Hace 14 años, la misma finca apareció en El Periódico como ejemplo de convivencia multiétnica
Los convecinos han recibido amenazas de los traficantes. Ni fotos ni nombres, por favor. Y se entiende la prudencia, claro, aunque se da la circunstancia de que hace 14 años, en diciembre del 2004, esta misma finca había protagonizado un reportaje en estas páginas, escrito por la periodista Catalina Gayà, que, bajo el título de 'Navidades interétnicas', la destacaba como ejemplo de convivencia modélica en el Raval. Filipinos, ecuatorianos, trabajadores, católicos, franceses, artistas, japoneses, bangladesís, musulmanes, modernillos, catalanes, ateos, paquistanís y dominicanos compartían entonces el edificio en armonía, y se prestaron a posar para una foto simpática en la escalera. Algunas de las caras que aparecen en la instantánea ya se han marchado -estas suelen ser fincas de paso-, pero hoy ya nadie quiere salir en la foto, ni los viejos vecinos ni los nuevos. Tienen miedo de represalias.
La puerta de la señora Montserrat, pongamos que se llama así, ha recibido alguna que otra patada, y la mujer no pega ojo por más que intenten calmarla diciéndole que los yonquis tampoco le entraran a robar por la ventana del wáter. Un chavalín de unos 7 años ya no sale a los mandados a según qué hora, ni mucho menos quedarse solo en casa. A los paisanos que suben y bajan, ocultándose bajo la capucha del chándal, sucios, hechos unos zorros, les ha puesto el nombre de zombis; una vez se encontró a uno con la chuta en el brazo. Una mujer que madruga mucho para ir a limpiar oficinas sale a veces al tajo habiendo descansado tan solo un par o tres de horas. A veces viene la urbana; otras, los mossos. A la que se marchan, vuelta a las andadas. Hay días en que la barahúnda se alarga hasta las seis de la mañana.
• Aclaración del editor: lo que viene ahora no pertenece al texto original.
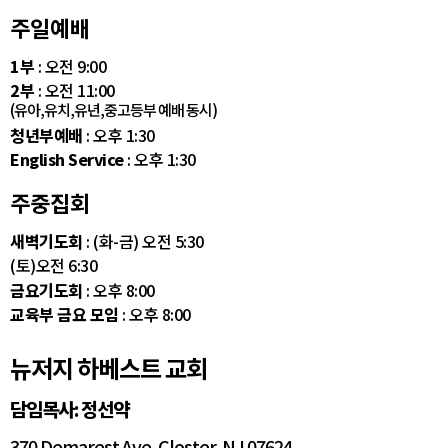
주일예배
1부
: 오전 9:00
2부
: 오전 11:00
(유아,유치,유년,중고등부 예배 동시)
청년부예배
: 오후 1:30
English Service
: 오후 1:30
주중집회
새벽기도회
: (화-금) 오전 5:30
(토)오전 6:30
금요기도회
: 오후 8:00
교육부 금요 모임
: 오후 8:00
뉴저지 하베스트 교회
담임목사: 정선약
370 Demarest Ave. Closter, NJ 07624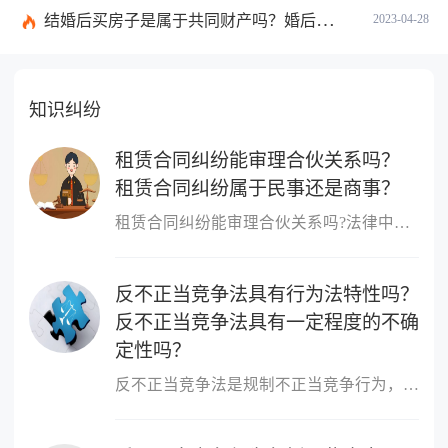
结婚后买房子是属于共同财产吗？婚后买房的注意事项有哪些？
2023-04-28
知识纠纷
租赁合同纠纷能审理合伙关系吗？
租赁合同纠纷属于民事还是商事？
租赁合同纠纷能审理合伙关系吗?法律中规定租赁合同纠纷不能审理合伙...
反不正当竞争法具有行为法特性吗？
反不正当竞争法具有一定程度的不确
定性吗？
反不正当竞争法是规制不正当竞争行为，维护市场竞争秩序和市场主体...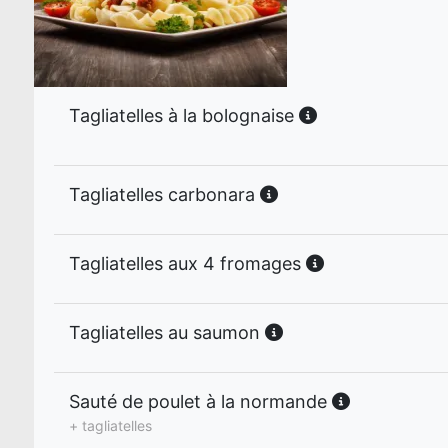
Tagliatelles à la bolognaise
Tagliatelles carbonara
Tagliatelles aux 4 fromages
Tagliatelles au saumon
Sauté de poulet à la normande
+ tagliatelles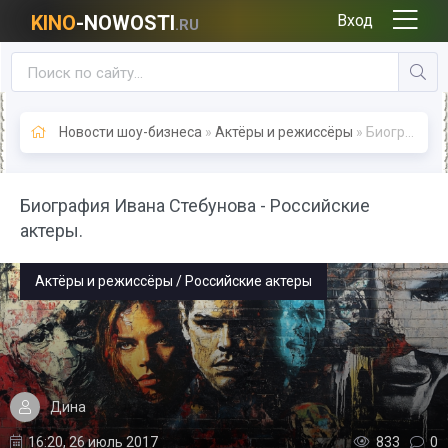
KINO
-NOWOSTI
Вход
.RU
Новости шоу-бизнеса
»
Актёры и режиссёры
» Биография Ивана Стебунова - Российские актеры.
Биография Ивана Стебунова - Российские
актеры.
Актёры и режиссёры / Российские актеры
Дина
16:20, 26 июль 2017
833
0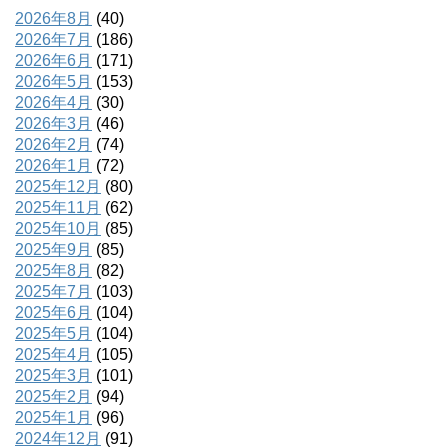
2026年8月
(40)
2026年7月
(186)
2026年6月
(171)
2026年5月
(153)
2026年4月
(30)
2026年3月
(46)
2026年2月
(74)
2026年1月
(72)
2025年12月
(80)
2025年11月
(62)
2025年10月
(85)
2025年9月
(85)
2025年8月
(82)
2025年7月
(103)
2025年6月
(104)
2025年5月
(104)
2025年4月
(105)
2025年3月
(101)
2025年2月
(94)
2025年1月
(96)
2024年12月
(91)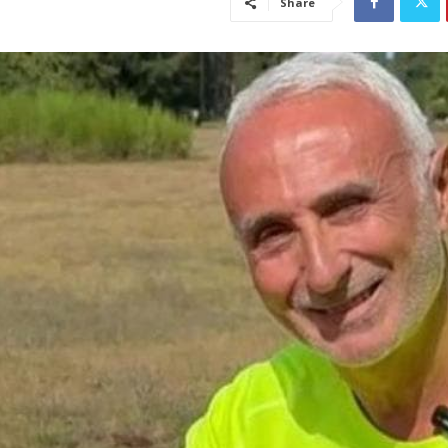
Share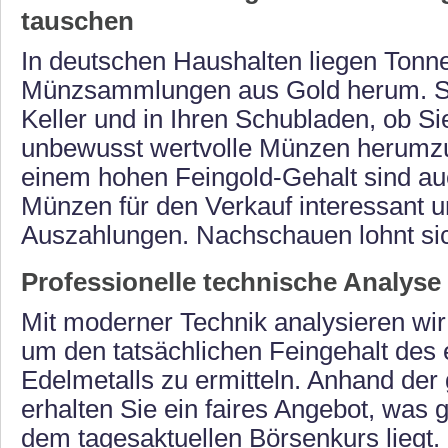
tauschen
In deutschen Haushalten liegen Tonn
Münzsammlungen aus Gold herum. S
Keller und in Ihren Schubladen, ob Si
unbewusst wertvolle Münzen herumzu
einem hohen Feingold-Gehalt sind au
Münzen für den Verkauf interessant u
Auszahlungen. Nachschauen lohnt si
Professionelle technische Analyse 
Mit moderner Technik analysieren wir
um den tatsächlichen Feingehalt des 
Edelmetalls zu ermitteln. Anhand de
erhalten Sie ein faires Angebot, was g
dem tagesaktuellen Börsenkurs liegt.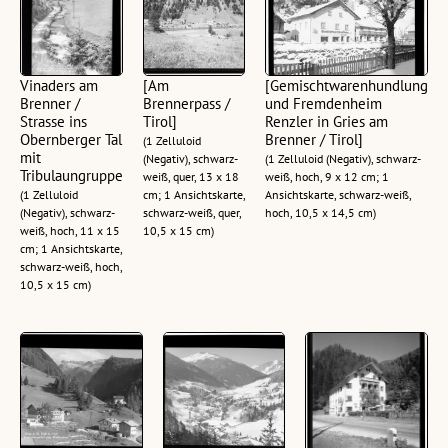
Vinaders am
[Am
[Gemischtwarenhundlung
Brenner /
Brennerpass /
und Fremdenheim
Strasse ins
Tirol]
Renzler in Gries am
Obernberger Tal
Brenner / Tirol]
(1 Zelluloid
mit
(Negativ), schwarz-
(1 Zelluloid (Negativ), schwarz-
Tribulaungruppe
weiß, quer, 13 x 18
weiß, hoch, 9 x 12 cm; 1
(1 Zelluloid
cm; 1 Ansichtskarte,
Ansichtskarte, schwarz-weiß,
(Negativ), schwarz-
schwarz-weiß, quer,
hoch, 10,5 x 14,5 cm)
weiß, hoch, 11 x 15
10,5 x 15 cm)
cm; 1 Ansichtskarte,
schwarz-weiß, hoch,
10,5 x 15 cm)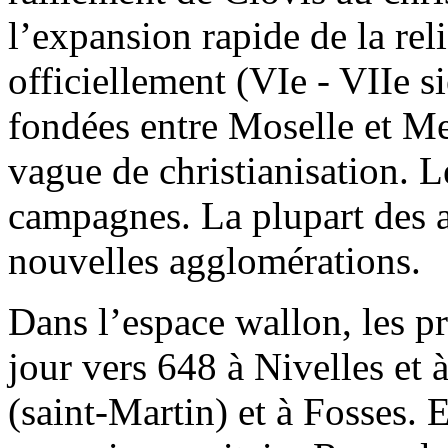
l’expansion rapide de la rel
officiellement (VIe - VIIe 
fondées entre Moselle et Me
vague de christianisation. L
campagnes. La plupart des a
nouvelles agglomérations.
Dans l’espace wallon, les p
jour vers 648 à Nivelles et 
(saint-Martin) et à Fosses. 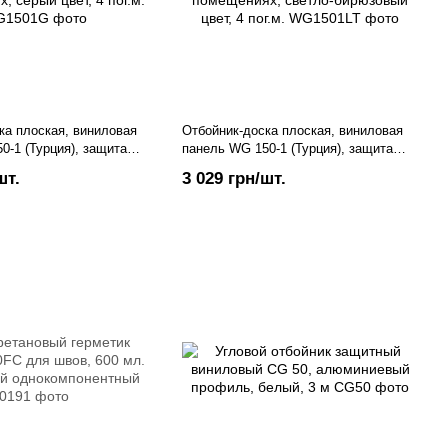
ка плоская, виниловая
Отбойник-доска плоская, виниловая
0-1 (Турция), защита
панель WG 150-1 (Турция), защита
ениях, серый цвет, 4
стен в помещениях, светло-
шт.
3 029 грн/шт.
бирюзовый цвет, 4 пог.м.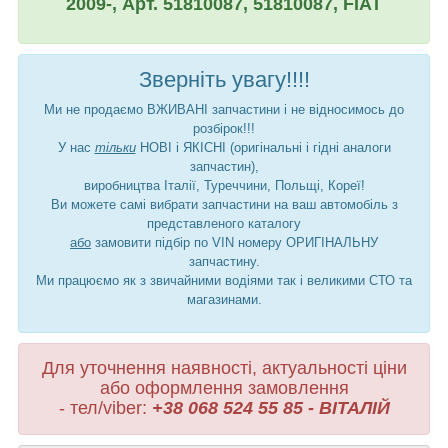
2009-, Арт. 51810087, 51810087, FIAT
Зверніть увагу!!!!
Ми не продаємо ВЖИВАНІ запчастини і не відносимось до
розбірок!!!
У нас
тільки
НОВІ і ЯКІСНІ (оригінальні і гідні аналоги
запчастин),
виробництва Італії, Туреччини, Польщі, Кореї!
Ви можете самі вибрати запчастини на ваш автомобіль з
представленого каталогу
або
замовити підбір по VIN номеру ОРИГІНАЛЬНУ
запчастину.
Ми працюємо як з звичайними водіями так і великими СТО та
магазинами.
Для уточнення наявності, актуальності ціни
або оформлення замовлення
- тел/viber:
+38 068 524 55 85 - ВІТАЛІЙ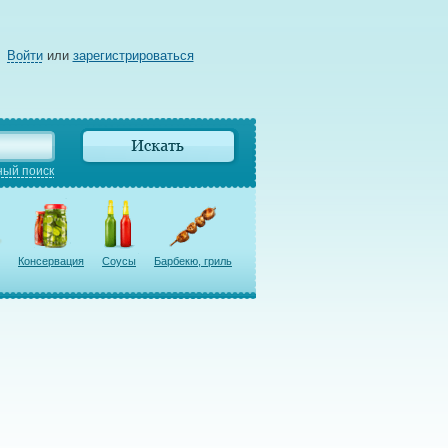
Войти
или
зарегистрироваться
ый поиск
Консервация
Соусы
Барбекю, гриль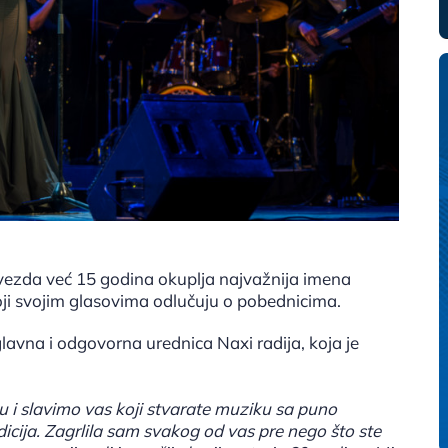
vezda već 15 godina okuplja najvažnija imena
oji svojim glasovima odlučuju o pobednicima.
 glavna i odgovorna urednica Naxi radija, koja je
 i slavimo vas koji stvarate muziku sa puno
dicija. Zagrlila sam svakog od vas pre nego što ste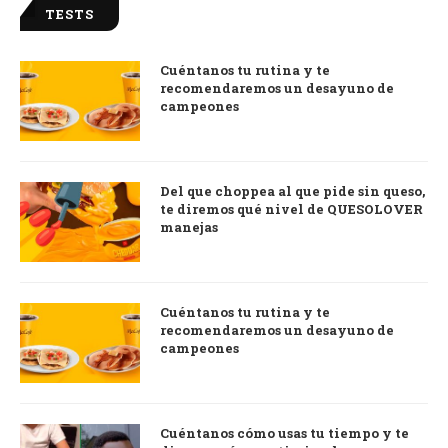
TESTS
Cuéntanos tu rutina y te
recomendaremos un desayuno de
campeones
Del que choppea al que pide sin queso,
te diremos qué nivel de QUESOLOVER
manejas
Cuéntanos tu rutina y te
recomendaremos un desayuno de
campeones
Cuéntanos cómo usas tu tiempo y te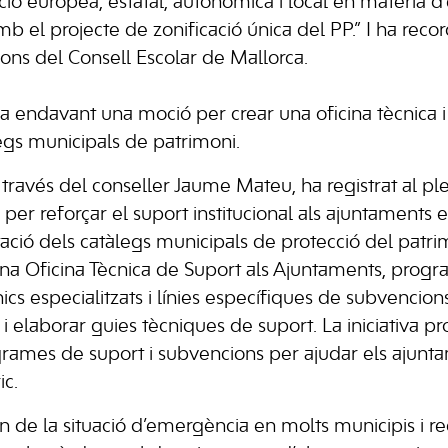
ió europea, estatal, autonòmica i local en matèria d’
el projecte de zonificació única del PP.” I ha record
ions del Consell Escolar de Mallorca.
tira endavant una moció per crear una oficina tècnica
legs municipals de patrimoni.
a través del conseller Jaume Mateu, ha registrat al pl
er reforçar el suport institucional als ajuntaments e
itació dels catàlegs municipals de protecció del patri
’una Oficina Tècnica de Suport als Ajuntaments, prog
ics especialitzats i línies específiques de subvencion
i elaborar guies tècniques de suport. La iniciativa p
ogrames de suport i subvencions per ajudar els ajunta
ic.
ten de la situació d’emergència en molts municipis i 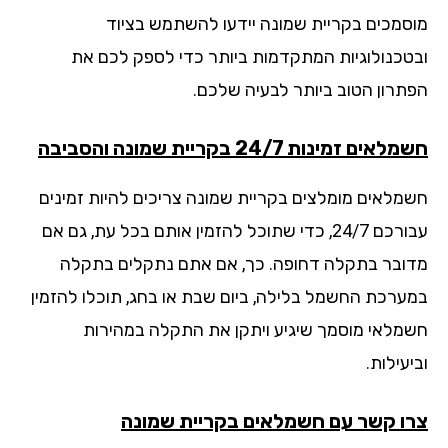
סמכים בקריית שמונה יידעו להשתמש בציוד
טכנולוגיות המתקדמות ביותר כדי לספק לכם את
תרון הטוב ביותר לבעיה שלכם.
ים זמינות 24/7 בקריית שמונה והסביבה
מלאים מומלצים בקריית שמונה צריכים להיות זמינים
עבורכם 24/7, כדי שתוכל להזמין אותם בכל עת, גם אם
ובר בתקלה דחופה. כך, אם אתם נתקלים בתקלה
ערכת החשמל בלילה, ביום שבת או בחג, תוכלו להזמין
מלאי מוסמך שיגיע ויתקן את התקלה במהירות
עילות.
ו קשר עם חשמלאים בקריית שמונה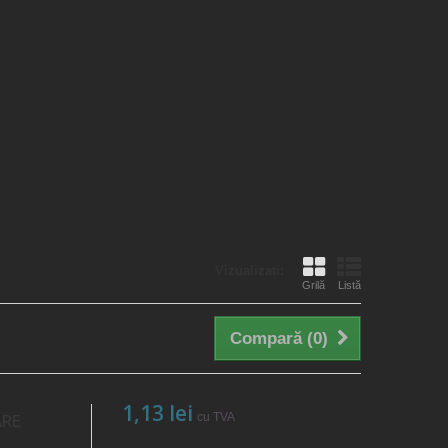
Vizualizați:
Grilă
Listă
Compară (
0
)
1,13 lei
cu TVA
ARE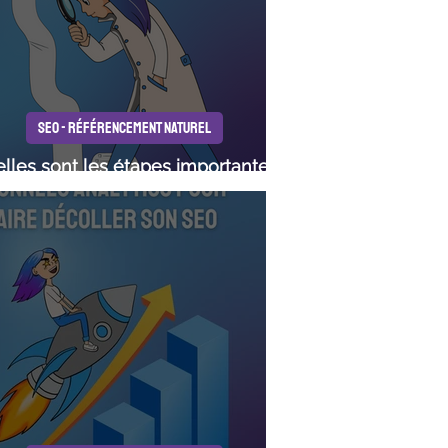
SEO - RÉFÉRENCEMENT NATUREL
lles sont les étapes importantes
de l'étude de mots-clés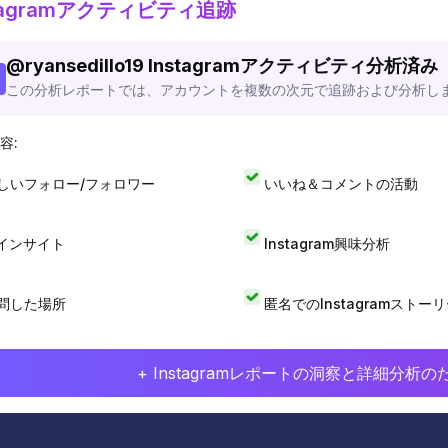
stagramアクティビティ追跡
@
ryansedillo19
Instagramアクティビティ分析済み
この分析レポートでは、アカウントを複数の次元で追跡および分析し
容:
しいフォロー/フォロワー
いいね＆コメントの活動
Iインサイト
Instagram興味分析
問した場所
匿名でのInstagramストー
+ Instagramレポートの洞察と詳細分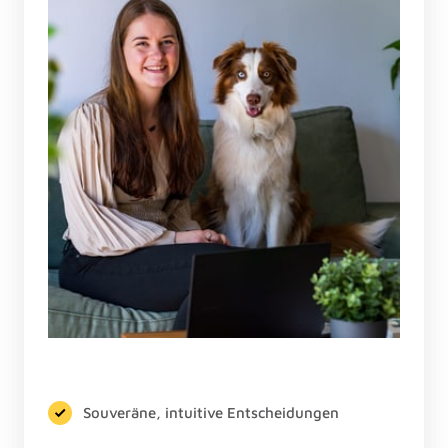
Souveräne, intuitive Entscheidungen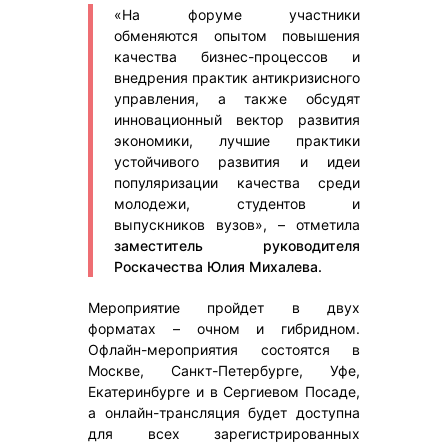
«На форуме участники
обменяются опытом повышения
качества бизнес-процессов и
внедрения практик антикризисного
управления, а также обсудят
инновационный вектор развития
экономики, лучшие практики
устойчивого развития и идеи
популяризации качества среди
молодежи, студентов и
выпускников вузов», – отметила
заместитель руководителя
Роскачества Юлия Михалева.
Мероприятие пройдет в двух
форматах – очном и гибридном.
Офлайн-мероприятия состоятся в
Москве, Санкт-Петербурге, Уфе,
Екатеринбурге и в Сергиевом Посаде,
а онлайн-трансляция будет доступна
для всех зарегистрированных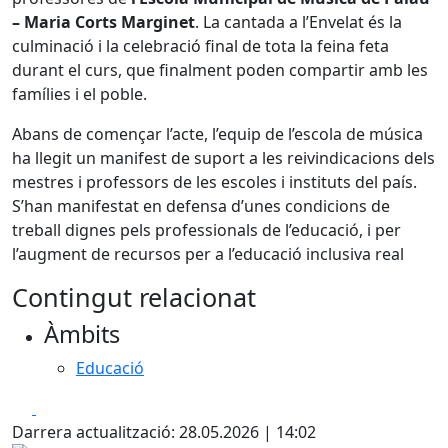
– Maria Corts Marginet
. La cantada a l’Envelat és la
culminació i la celebració final de tota la feina feta
durant el curs, que finalment poden compartir amb les
famílies i el poble.
Abans de començar l’acte, l’equip de l’escola de música
ha llegit un manifest de suport a les reivindicacions dels
mestres i professors de les escoles i instituts del país.
S’han manifestat en defensa d’unes condicions de
treball dignes pels professionals de l’educació, i per
l’augment de recursos per a l’educació inclusiva real
Contingut relacionat
Àmbits
Educació
Facebook
X
Darrera actualització: 28.05.2026 | 14:02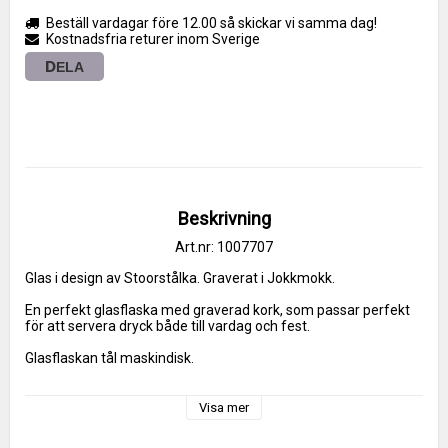
Beställ vardagar före 12.00 så skickar vi samma dag!
Kostnadsfria returer inom Sverige
DELA
Beskrivning
Art.nr: 1007707
Glas i design av Stoorstålka. Graverat i Jokkmokk.
En perfekt glasflaska med graverad kork, som passar perfekt 
för att servera dryck både till vardag och fest.  
Glasflaskan tål maskindisk.
Volym: 70 cl
Höjd: 21 cm
Visa mer
Ytterdiameter: 89 mm
Tillverkningsland: Tyskland. Graverat i Jokkmokk.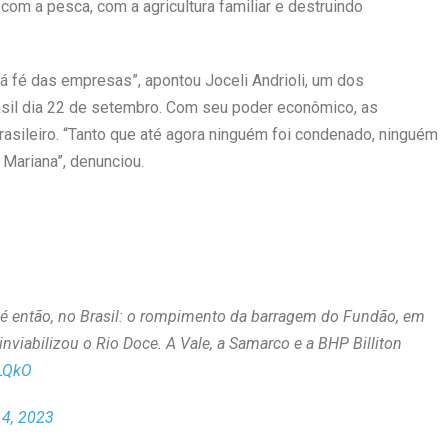
om a pesca, com a agricultura familiar e destruindo
má fé das empresas”, apontou Joceli Andrioli, um dos
sil dia 22 de setembro. Com seu poder econômico, as
brasileiro. “Tanto que até agora ninguém foi condenado, ninguém
Mariana”, denunciou.
té então, no Brasil: o rompimento da barragem do Fundão, em
viabilizou o Rio Doce. A Vale, a Samarco e a BHP Billiton
qLQkO
4, 2023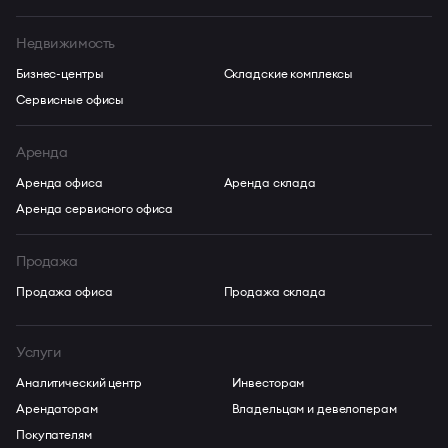
Недвижимость
Бизнес-центры
Складские комплексы
Сервисные офисы
Аренда
Аренда офиса
Аренда склада
Аренда сервисного офиса
Продажа
Продажа офиса
Продажа склада
Услуги
Аналитический центр
Инвесторам
Арендаторам
Владельцам и девелоперам
Покупателям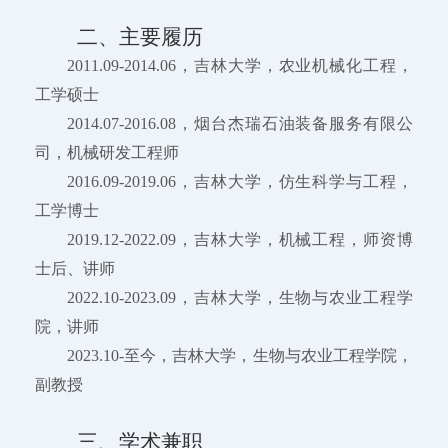
二、主要履历
2011.09-2014.06，吉林大学，农业机械化工程，
工学硕士
2014.07-2016.08，烟台杰瑞石油装备服务有限公
司，机械研发工程师
2016.09-2019.06，吉林大学，仿生科学与工程，
工学博士
2019.12-2022.09，吉林大学，机械工程，师资博
士后、讲师
2022.10-2023.09，吉林大学，生物与农业工程学
院，讲师
2023.10-至今，吉林大学，生物与农业工程学院，
副教授
三、学术兼职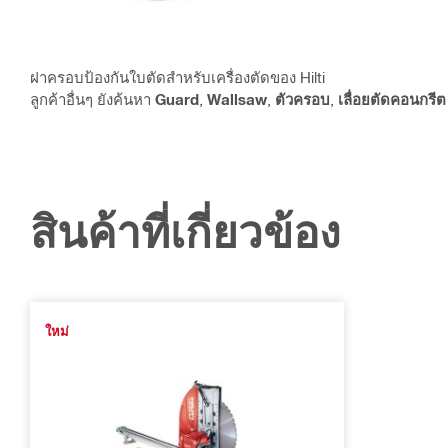
ฝาครอบป้องกันใบตัดสำหรับเครื่องตัดของ Hilti
ลูกค้าอื่นๆ ยังค้นหา
Guard
,
Wallsaw
,
ตัวครอบ
,
เลื่อยตัดคอนกรีต
สินค้าที่เกี่ยวข้อง
ใหม่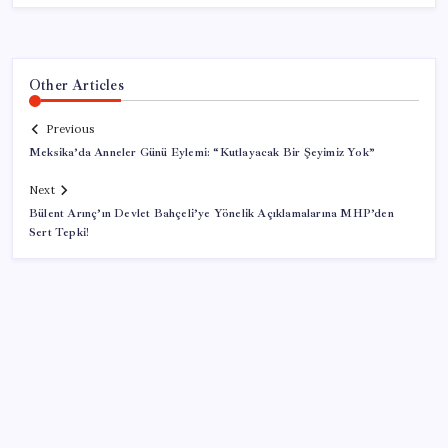
Other Articles
Previous
Meksika’da Anneler Günü Eylemi: “Kutlayacak Bir Şeyimiz Yok”
Next
Bülent Arınç’ın Devlet Bahçeli’ye Yönelik Açıklamalarına MHP’den
Sert Tepki!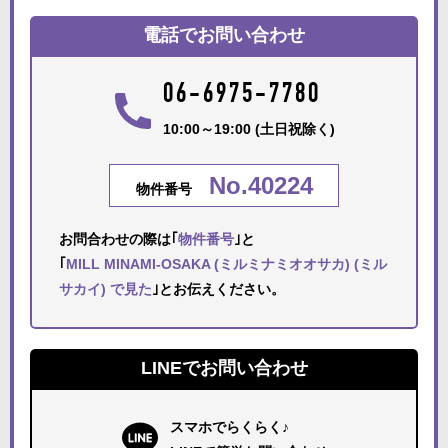
電話でお問い合わせ
06-6975-7780
10:00～19:00 (土日祝除く)
No.40224
物件番号
お問合わせの際は｢
物件番号
｣と
｢
MILL MINAMI-OSAKA (ミルミナミオオサカ) (ミル
サカイ) で見た
｣とお伝えください。
LINEでお問い合わせ
スマホでらくらく♪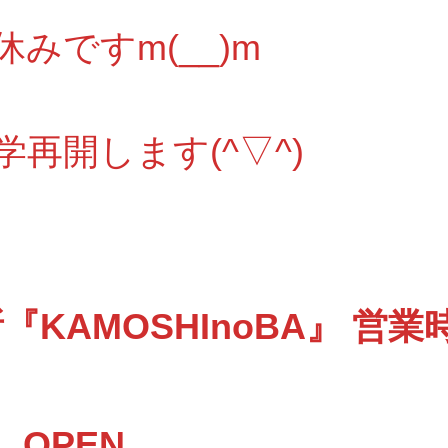
みですm(__)m
学再開します(^▽^)
KAMOSHInoBA』 営業
 OPEN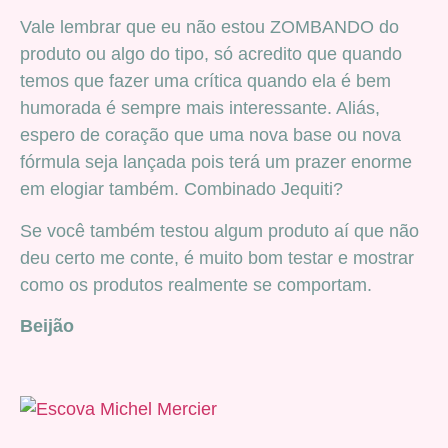
Vale lembrar que eu não estou ZOMBANDO do
produto ou algo do tipo, só acredito que quando
temos que fazer uma crítica quando ela é bem
humorada é sempre mais interessante. Aliás,
espero de coração que uma nova base ou nova
fórmula seja lançada pois terá um prazer enorme
em elogiar também. Combinado Jequiti?
Se você também testou algum produto aí que não
deu certo me conte, é muito bom testar e mostrar
como os produtos realmente se comportam.
Beijão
Golpes, peleas, jeringuillas en la escalera y el trasiego continuo de toxicómanos
Golpes, a veces peleas, un escape de agua de los gordos que causó un apagón, bocinazos y un rumor continuo sobre el techo, como si estuviesen mezclando pilas de cosas. Otro vecino, pongamos que se llama Pedro, cuenta que al principio los narcopisos comerciaban solo con heroína, por las pintas desastradas de los toxicómanos, pero ahora parece que la oferta se ha ampliado a la cocaína. Han denunciado en comisaría y ante el Síndic de Greuges, pero les dicen que tengan paciencia. Hay que demostrar ante un juez lo que se cuece dentro, y eso exige voluntad y muchas horas de patrulla.